By Sameer Rao Sep 10, 2015

While it’s not uncommon for poets to use pseudonymns when publishing their work, one poet’s successful decision to do so has inspired controversy in the literary world. 

Michael Derrick Hudson, an Ohio-based Caucasian genealogist and poet, had his poem “The Bees, the Flowers, Jesus, Ancient Tigers, Poseidon, Adam and Eve” published in the "The Best American Poetry 2015" anthology under the pseudonymn Yi-Fen Chou. The book was released on Monday. Hudson defended his decision in the anthology’s biography section, saying that he had previously struggled to get work published:

There is a very short answer for my use of a nom de plume: after a poem of mine has been rejected a multitude of times under my real name, I put Yi-Fen’s name on it and send it out again. As a strategy for "placing" poems this has been quite successful for me. 

This action has received widespread criticism, especially from literary figures of color who see this as a form of white privilege and a hoax. For example, award-winning Korean-American poet Franny Chou told The Independent that this is a form of cultural appropriation given the number of Asian Americans who have to change their names to avoid discrimination: 

“When I was in the second grade, I stopped going by my Korean name, Jeong Min, because at seven years old, I already felt the shame of being foreign and the exhaustion of hearing my name butchered over and over again. As a kid, I tried to imagine myself as an author, but worried about how to hide my obviously Korean surname,” she said.

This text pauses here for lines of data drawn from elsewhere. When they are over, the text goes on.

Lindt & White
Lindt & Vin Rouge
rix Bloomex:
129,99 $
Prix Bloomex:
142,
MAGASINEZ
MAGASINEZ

“For Asian-Americans, changing our names is a strategy to survive a racist and nativist America. Michael Derrick Hudson’s pseudonym is cultural appropriation at its purest—it’s stealing from the struggle of people of color for a white man’s personal gain."

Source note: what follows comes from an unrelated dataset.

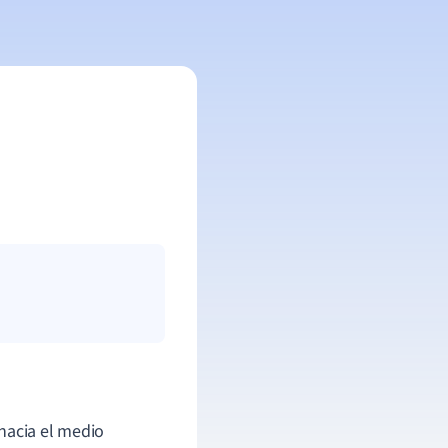
hacia el medio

The anthology was guest edited by Sherman Alexie, a notable poet of Native descent, who was informed of Hudson’s true identity only after the poem had been selected for publication. In a lengthy blog entry on the anthology’s website, Alexie responded to the criticism leveled against him and Hudson, offering some transparency about his selection criterion and admitting that he was decieved, but that the episode taught him lessons about judging others’ work: 

So I went back and reread the poem to figure out exactly how I had been fooled and to consider my potential actions and reactions. And I realized that I hadn’t been fooled by anything obvious. I’d been drawn to the poem because of its long list title (check my bibliography and you’ll see how much I love long titles) and, yes, because of the poet’s Chinese name. Of course, I am no expert on Chinese names so I’d only assumed the name was Chinese. As part of my mission to pay more attention to underrepresented poets and to writers I’d never read, I gave this particular poem a close reading. And I found it to be a compelling work. In rereading the poem, I still found it to be compelling. And most important, it didn’t contain any overt or covert Chinese influences or identity. I hadn’t been fooled by its "Chinese-ness" because it contained nothing that I recognized as being inherently Chinese or Asian.

[…]

And, hey, guess what? In paying more initial attention to Yi-Fen Chou’s poem, I was also practicing a form of nepotism. I am a brown-skinned poet who gave a better chance to another supposed brown-skinned poet because of our brownness.